Keys:  dict_keys(["Timmy's Height", "Jimmy's Height", "Kimmy's Height", 45])

Values:  dict_values([65, 74, 84, 'Forty Five'])


## Functions in Python

### What is a function?

A **function** is a reusable block of code that performs a specific task. Functions help make programs easier to read, reduce repetition, and organize logic into meaningful units.

### How Functions Work
When a function is called, Python:
1. Takes the input values (called **arguments** or **parameters**),
2. Executes the statements inside the function,
3. Returns an output value (if specified).

Functions allow you to write code once and use it many times with different inputs.

### Defining a Function
To define a function in Python:
- Start with the keyword `def`.
- Give the function a **name** that describes what it does.
- Specify **parameters**, which act as placeholders for input values.
- Write the function’s logic in an indented block below the definition.
- Optionally, specify a **return value**, which is the result produced by the function.

### Key Concepts
- **Parameters** are the variable names used in the function definition.
- **Arguments** are the actual values passed into the function when it is called.
- A function does not run when it is defined — it only runs when it is called.
- Variables created inside a function are **local** to that function and do not affect variables outside of it unless explicitly returned.

Functions are a core building block of Python and are essential for writing clean, modular, and maintainable code.


In [32]:
# This function does not take any parameters or return any values
def first_function():
    print(" \O/")
    print("  |")
    print(" / \ ")

In [33]:
first_function()

 \O/
  |
 / \ 


In [34]:
# This function takes in two parameters and returns a string
def second_function(a, b):
    return a+b

In [35]:
second_function(9,10)

19

In [36]:
second_function("He","llo")

'Hello'

##### Note
This function works when the inputs are both ints or strings. Typically, we write functions with a specific data type in mind for each parameter. This should be explained to the user in the documentation.

In [37]:
def summarize_scores(name, scores):
    """
    This is called a docstring. It is used to document what the function does and how to use it.
    
    This function takes a person's name (string) and a list of numeric scores.
    Returns a dictionary summarizing the results.
    """
    total = sum(scores)
    average = total / len(scores)

    summary = {
        "name": name,
        "total_score": total,
        "average_score": average,
        "num_scores": len(scores)
    }

    return summary

In [38]:
summarize_scores("Timmy", [95,90,98,88,0,100,86])

{'name': 'Timmy',
 'total_score': 557,
 'average_score': 79.57142857142857,
 'num_scores': 7}

##### Note
The function above uses functions within it. sum() and len() are built in functions in Python. sum() adds up all values in a list and returns the sum. len() takes the length of any iterable (list, string, etc.).

## Conditionals

**Conditionals** allow a program to make decisions based on whether a condition is `True` or `False`.

### How Conditionals Work
Python evaluates a condition:
- If the condition is `True`, the corresponding block of code runs.
- If the condition is `False`, that block is skipped.
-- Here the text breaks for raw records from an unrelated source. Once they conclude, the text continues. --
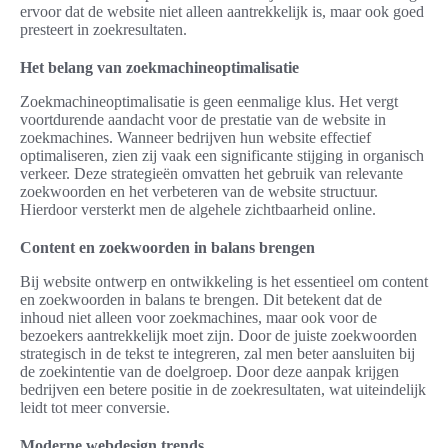
ervoor dat de website niet alleen aantrekkelijk is, maar ook goed
presteert in zoekresultaten.
Het belang van zoekmachineoptimalisatie
Zoekmachineoptimalisatie is geen eenmalige klus. Het vergt
voortdurende aandacht voor de prestatie van de website in
zoekmachines. Wanneer bedrijven hun website effectief
optimaliseren, zien zij vaak een significante stijging in organisch
verkeer. Deze strategieën omvatten het gebruik van relevante
zoekwoorden en het verbeteren van de website structuur.
Hierdoor versterkt men de algehele zichtbaarheid online.
Content en zoekwoorden in balans brengen
Bij website ontwerp en ontwikkeling is het essentieel om content
en zoekwoorden in balans te brengen. Dit betekent dat de
inhoud niet alleen voor zoekmachines, maar ook voor de
bezoekers aantrekkelijk moet zijn. Door de juiste zoekwoorden
strategisch in de tekst te integreren, zal men beter aansluiten bij
de zoekintentie van de doelgroep. Door deze aanpak krijgen
bedrijven een betere positie in de zoekresultaten, wat uiteindelijk
leidt tot meer conversie.
Moderne webdesign trends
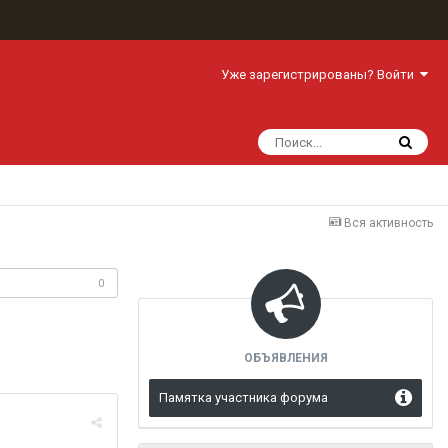
Уже зарегистрированы? Войти
Вся активность
одписчики
0
ОБЪЯВЛЕНИЯ
Памятка участника форума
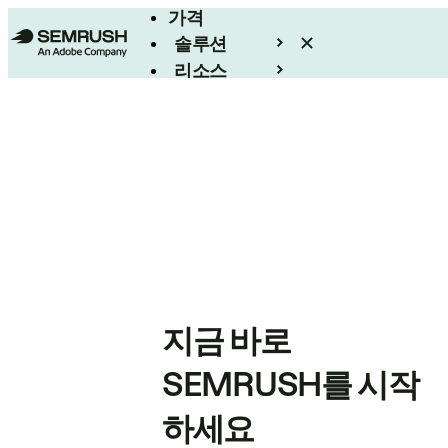
가격
솔루션
리소스
엔터프라이즈
지금 바로
SEMRUSH를 시작
하세요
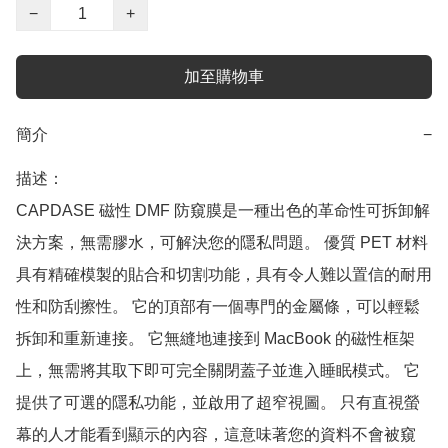
−
+
加至購物車
簡介
−
描述：

CAPDASE 磁性 DMF 防窺膜是一種出色的革命性可拆卸解
決方案，無需膠水，可解決您的隱私問題。 優質 PET 材料
具有精確模製的貼合和切割功能，具有令人難以置信的耐用
性和防刮擦性。 它的頂部有一個專門的金屬條，可以輕鬆
拆卸和重新連接。 它無縫地連接到 MacBook 的磁性框架
上，無需將其取下即可完全關閉蓋子並進入睡眠模式。 它
提供了可選的隱私功能，並啟用了超窄視圖。 只有直視螢
幕的人才能看到顯示的內容，這意味著您的資料不會被窺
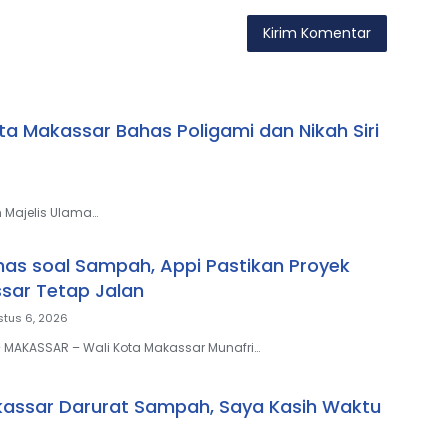
a Makassar Bahas Poligami dan Nikah Siri
 Majelis Ulama…
ulhas soal Sampah, Appi Pastikan Proyek
sar Tetap Jalan
tus 6, 2026
– MAKASSAR – Wali Kota Makassar Munafri…
kassar Darurat Sampah, Saya Kasih Waktu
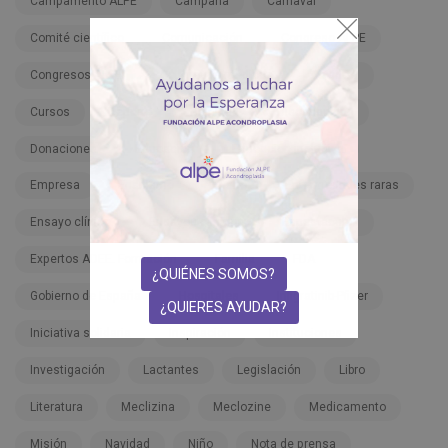
Campamento ALPE
Campaña
Carnaval
Comité científico
Comunicación
Congreso ALPE
Congresos ALPE
Congresos médicos
Covid-19
Cursos
Deporte
Dignidad
Discapacidad
Donaciones
Educación
Educación inclusiva
Empresa
Enanismo
Enano
Enfermedades raras
Ensayo clínico
Ensayos clínicos
Espectáculos
Expertos ADEE. Formación
Familia
FDA
¿QUIÉNES SOMOS?
Gobierno de España
Hospitales
Infigratinib-Pfizer
¿QUIERES AYUDAR?
Iniciativa solidaria
Inspiración
Instituciones
Investigación
Lactantes
Legislación
Libro
Literatura
Meclizina
Meclozine
Medicamento
Misión
Navidad
Niño
Nota de prensa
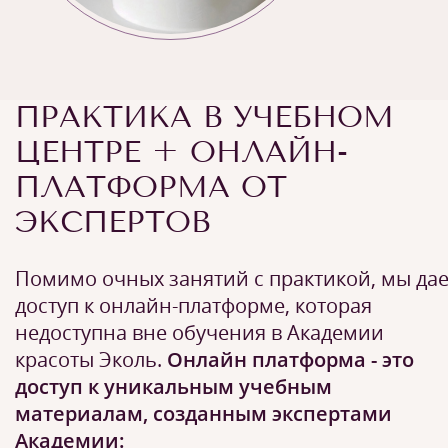
ПРАКТИКА В УЧЕБНОМ
ЦЕНТРЕ + ОНЛАЙН-
ПЛАТФОРМА ОТ
ЭКСПЕРТОВ
Помимо очных занятий с практикой, мы да
доступ к онлайн-платформе, которая
недоступна вне обучения в Академии
красоты Эколь.
Онлайн платформа - это
доступ к уникальным учебным
материалам, созданным экспертами
Академии:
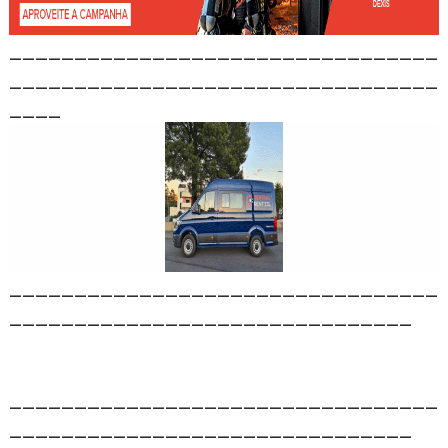
_________________________________
_________________________________
____
_________________________________
_______________________________
_________________________________
_______________________________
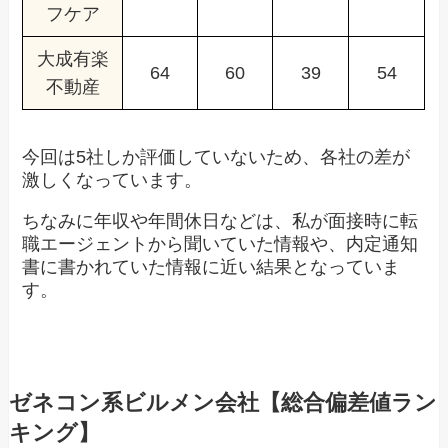
フケア
大成有楽
64
60
39
54
不動産
今回は5社しか評価していないため、各社の差が
激しくなっています。
ちなみに年収や年間休日などは、私が面接時に転
職エージェントから聞いていた情報や、内定通知
書に書かれていた情報に近い結果となっていま
す。
ゼネコン系ビルメン会社【総合偏差値ラン
キング】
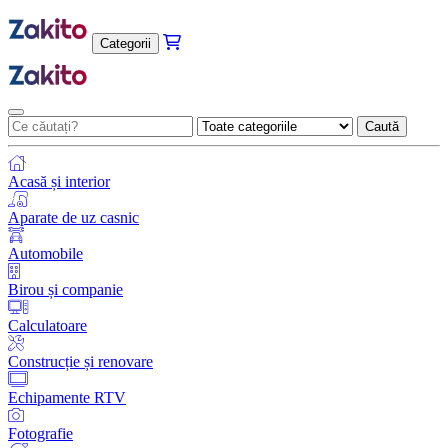
Categorii
Caută
Acasă și interior
Aparate de uz casnic
Automobile
Birou și companie
Calculatoare
Construcție și renovare
Echipamente RTV
Fotografie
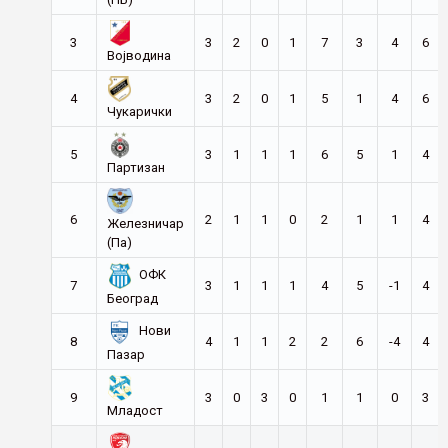
3
3
2
0
1
7
3
4
6
Војводина
4
3
2
0
1
5
1
4
6
Чукарички
5
3
1
1
1
6
5
1
4
Партизан
6
2
1
1
0
2
1
1
4
Железничар
(Па)
ОФК
7
3
1
1
1
4
5
-1
4
Београд
Нови
8
4
1
1
2
2
6
-4
4
Пазар
9
3
0
3
0
1
1
0
3
Младост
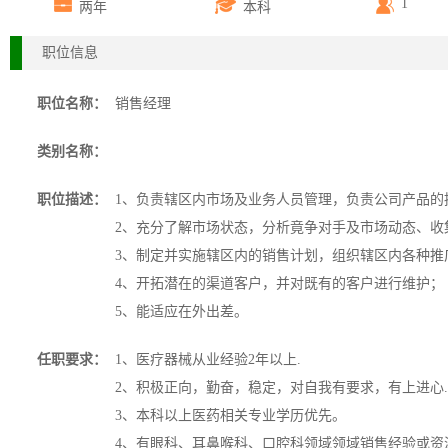
1
两年
本科
职位信息
职位名称：
销售经理
类别名称：
职位描述：
1、负责辖区内市场及业务人员管理，负责公司产品的
2、充分了解市场状态，分析竟争对手及市场动态、收
3、制定并实施辖区内的销售计划，组织辖区内各种推
4、开拓潜在的渠道客户，并对既有的客户进行维护；
5、能适应在外出差。
任职要求：
1、医疗器械从业经验2年以上.
2、积极正向，勤奋，稳定，对自我有要求，有上进心.
3、本科以上医药相关专业学历优先。
4、有眼科、耳鼻喉科、口腔科领域领域销售经验或资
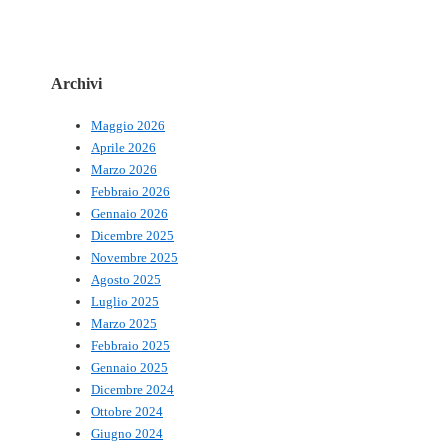
Archivi
Maggio 2026
Aprile 2026
Marzo 2026
Febbraio 2026
Gennaio 2026
Dicembre 2025
Novembre 2025
Agosto 2025
Luglio 2025
Marzo 2025
Febbraio 2025
Gennaio 2025
Dicembre 2024
Ottobre 2024
Giugno 2024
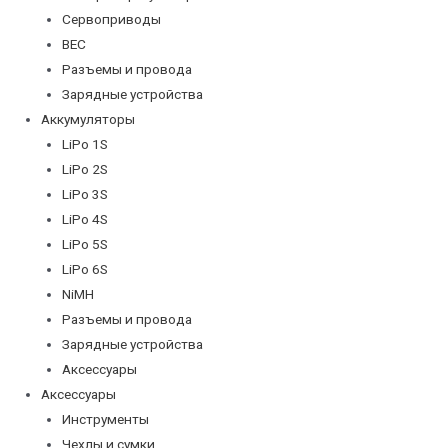
Сервоприводы
BEC
Разъемы и провода
Зарядные устройства
Аккумуляторы
LiPo 1S
LiPo 2S
LiPo 3S
LiPo 4S
LiPo 5S
LiPo 6S
NiMH
Разъемы и провода
Зарядные устройства
Аксессуары
Аксессуары
Инструменты
Чехлы и сумки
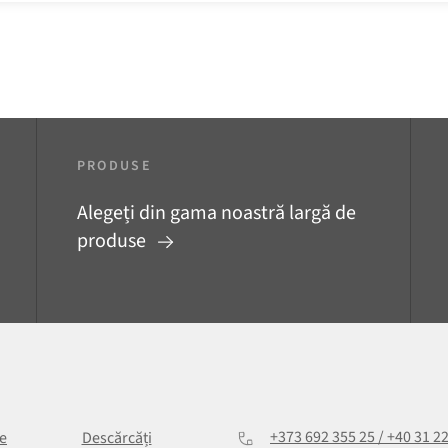
PRODUSE
Alegeți din gama noastră largă de
produse
+373 692 355 25 / +40 31 2
e
Descărcăți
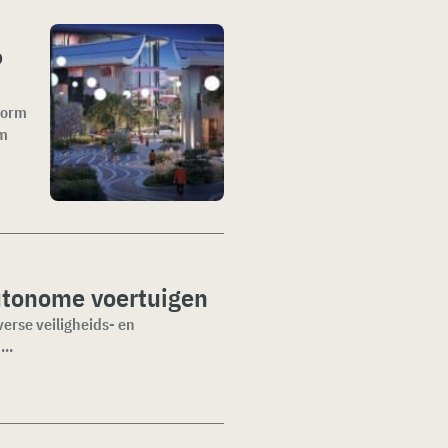
6
form
rm
utonome voertuigen
erse veiligheids- en
..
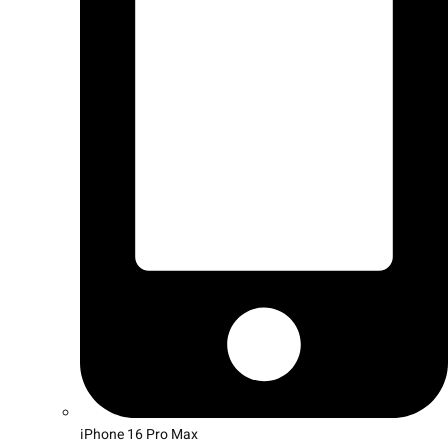
iPhone 16 Pro Max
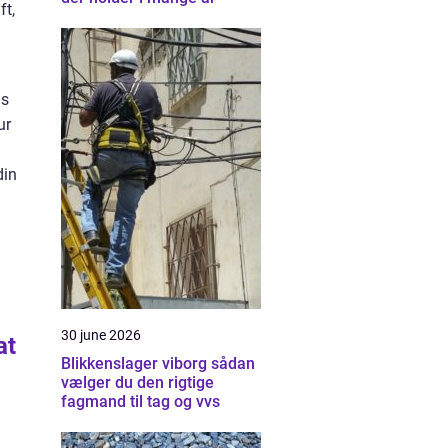
ft,
is
ur
din
30 june 2026
at
Blikkenslager viborg sådan
vælger du den rigtige
fagmand til tag og vvs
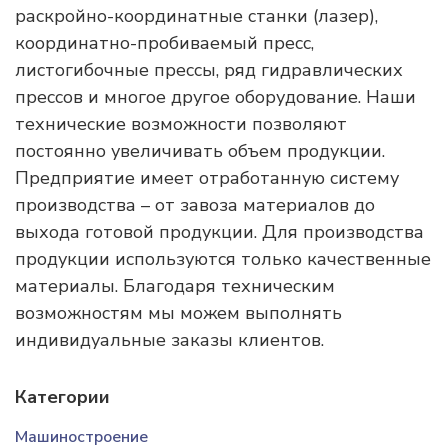
раскройно-координатные станки (лазер),
координатно-пробиваемый пресс,
листогибочные прессы, ряд гидравлических
прессов и многое другое оборудование. Наши
технические возможности позволяют
постоянно увеличивать объем продукции.
Предприятие имеет отработанную систему
производства – от завоза материалов до
выхода готовой продукции. Для производства
продукции используются только качественные
материалы. Благодаря техническим
возможностям мы можем выполнять
индивидуальные заказы клиентов.
Категории
Машиностроение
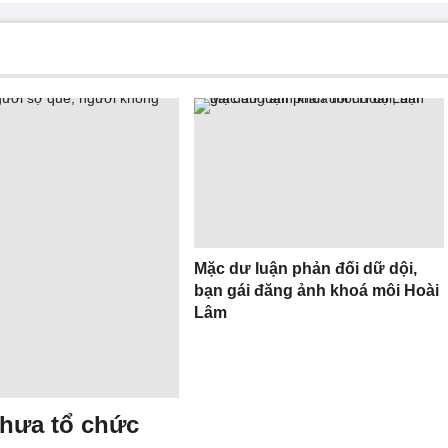
Mặc dư luận phản đối dữ dội,
bạn gái đăng ảnh khoá môi Hoài
Lâm
chưa tổ chức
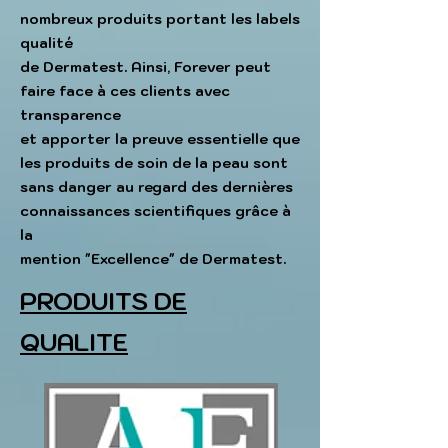
nombreux produits portant les labels
qualité
de Dermatest. Ainsi, Forever peut
faire face à ces
clients avec
transparence
et apporter la preuve essentielle que
les produits de soin de la peau sont
sans danger
au regard des dernières
connaissances scientifiques grâce à
la
mention "Excellence" de Dermatest.
PRODUITS DE
QUALITE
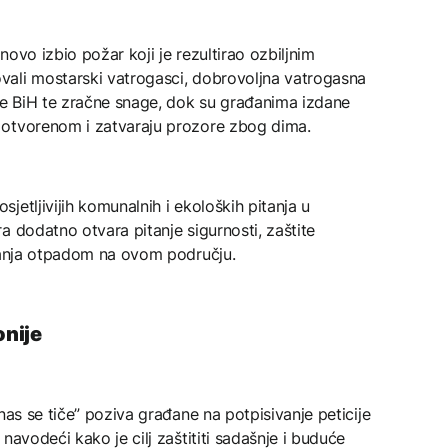
ovo izbio požar koji je rezultirao ozbiljnim
ali mostarski vatrogasci, dobrovoljna vatrogasna
age BiH te zračne snage, dok su građanima izdane
 otvorenom i zatvaraju prozore zbog dima.
etljivijih komunalnih i ekoloških pitanja u
a dodatno otvara pitanje sigurnosti, zaštite
ljanja otpadom na ovom području.
onije
nas se tiče” poziva građane na potpisivanje peticije
navodeći kako je cilj zaštititi sadašnje i buduće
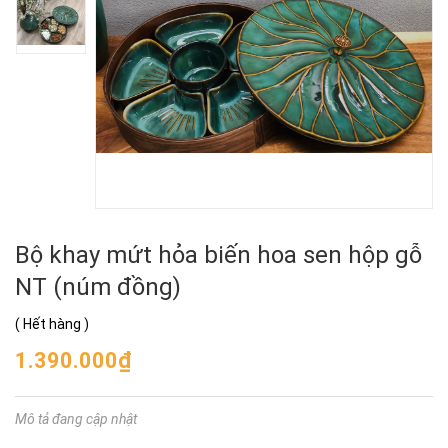
Bộ khay mứt hỏa biến hoa sen hộp gỗ
NT (núm đồng)
(
Hết hàng
)
1.390.000₫
Mô tả đang cập nhật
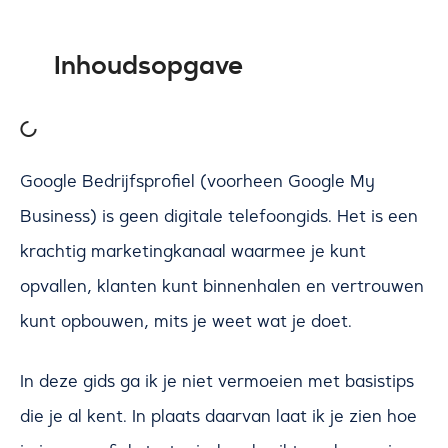
Inhoudsopgave
Google Bedrijfsprofiel (voorheen Google My
Business) is geen digitale telefoongids. Het is een
krachtig marketingkanaal waarmee je kunt
opvallen, klanten kunt binnenhalen en vertrouwen
kunt opbouwen, mits je weet wat je doet.
In deze gids ga ik je niet vermoeien met basistips
die je al kent. In plaats daarvan laat ik je zien hoe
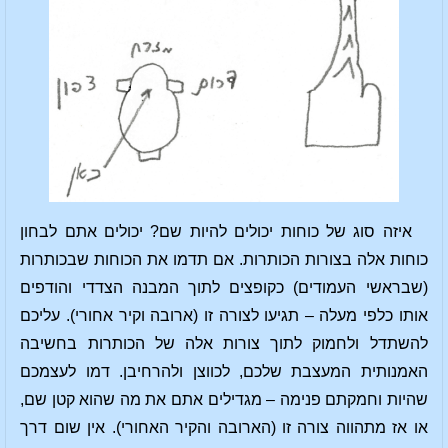
איזה סוג של כוחות יכולים להיות שם? יכולים אתם לבחון
כוחות אלה בצורות הכותרות. אם תדמו את הכוחות שבכותרות
(שבראשי העמודים) כקופצים לתוך המבנה הצדדי והודפים
אותו כלפי מעלה – תגיעו לצורה זו (ארובה וקיר אחורי). עליכם
להשתדל ולחמוק לתוך צורות אלה של הכותרות בחשיבה
האמנותית המעצבת שלכם, לכווצן ולהרחיבן. דמו לעצמכם
שהיות וחמקתם פנימה – מגדילים אתם את מה שהוא קטן שם,
או אז מתהווה צורה זו (הארובה והקיר האחורי). אין שום דרך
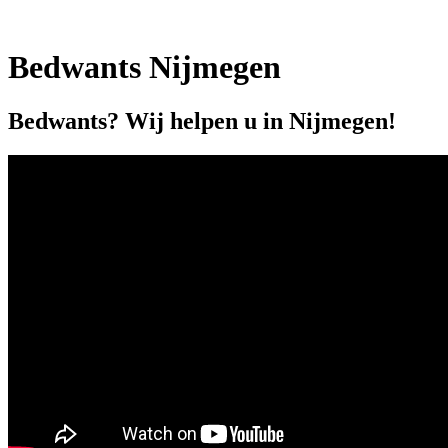
Bedwants Nijmegen
Bedwants? Wij helpen u in Nijmegen!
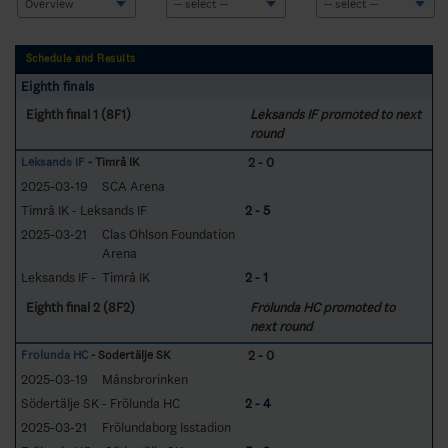
Schedule and Results
Eighth finals
Eighth final 1 (8F1)
Leksands IF promoted to next
round
2 - 0
Leksands IF
- Timrå IK
2025-03-19
SCA Arena
Timrå IK - Leksands IF
2 - 5
2025-03-21
Clas Ohlson Foundation
Arena
Leksands IF - Timrå IK
2 - 1
Eighth final 2 (8F2)
Frölunda HC promoted to
next round
2 - 0
Frölunda HC
- Södertälje SK
2025-03-19
Månsbrorinken
Södertälje SK - Frölunda HC
2 - 4
2025-03-21
Frölundaborg Isstadion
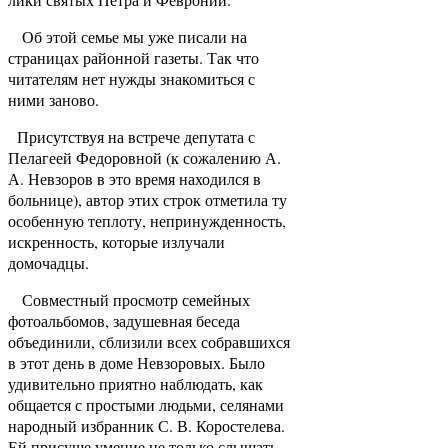
Об этой семье мы уже писали на
страницах районной газеты. Так что
читателям нет нужды знакомиться с
ними заново.
Присутствуя на встрече депутата с
Пелагеей Федоровной (к сожалению А.
А. Невзоров в это время находился в
больнице), автор этих строк отметила ту
особенную теплоту, непринужденность,
искренность, которые излучали
домочадцы.
Совместный просмотр семейных
фотоальбомов, задушевная беседа
объединили, сблизили всех собравшихся
в этот день в доме Невзоровых. Было
удивительно приятно наблюдать, как
общается с простыми людьми, селянами
народный избранник С. В. Коростелева.
Ей присуще умение не только слышать,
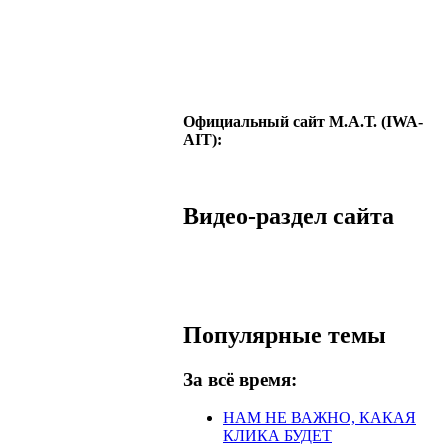
Официальный сайт М.А.Т. (IWA-
AIT):
Видео-раздел сайта
Популярные темы
За всё время:
НАМ НЕ ВАЖНО, КАКАЯ
КЛИКА БУДЕТ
### Common Conditional Keywords
- **`if`**: Runs code when a condition is true.
- **`elif`**: Checks an additional condition if the previous one was false.
- **`else`**: Runs code when none of the previous conditions are true.

### Key Concepts
- Conditions are expressions that evaluate to a boolean (`True` or `False`).
- Python checks conditions **from top to bottom** and stops once a true condition is found.
- Indentation is required and determines which code belongs to each condition.
- Comparison operators (such as equality and inequality) and logical operators (such as `and`, `or`, and `not`) are commonly used in conditionals.

Conditionals are essential for controlling program flow and allowing code to respond differently to different inputs.


In [39]:
# Change the value of the variable to understand the code's behavior
new_variable = 55
if(new_variable > 100):
    print("If statement accepted")
elif(new_variable < 15):
    print("First elif statement accepted")
elif(new_variable < 30):
    print("Second elif statement accepted")
else:
    print("Neither statement accepted")

Neither statement accepted


In [40]:
def check_eligibility(age, has_id, is_member):
    if age < 18:
        return "Not eligible: under 18"
    elif not has_id:
        return "Not eligible: valid ID required"
    elif is_member:
        return "Eligible: member access granted"
    else:
        return "Eligible: guest access"

print(check_eligibility(25, False, True))
print(check_eligibility(17, False, False))
print(check_eligibility(65, True, True))

Not eligible: valid ID required
Not eligible: under 18
Eligible: member access granted


##### Note
The code is executed in order. Once a value is returned, the function ends. This is why the check_eligibility(17, False, False) returns "Not eligible: under 18" and not "Not eligible: valid ID required" or "Eligible: guest access".

## Loops

**Loops** allow you to repeatedly execute a block of code while a condition is met. They are useful when working with collections of data or when an operation needs to be performed multiple times.

### `for` Loops

A **`for` loop** is used to iterate over a sequence of values, such as a list, set, or dictionary, or over a range of numbers.

- The loop runs once for each item in the sequence.
- The loop variable takes on the value of the current item during each iteration.
- `for` loops are commonly used when the number of iterations is known in advance.

### `while` Loops

A **`while` loop** continues to run as long as a condition evaluates to `True`.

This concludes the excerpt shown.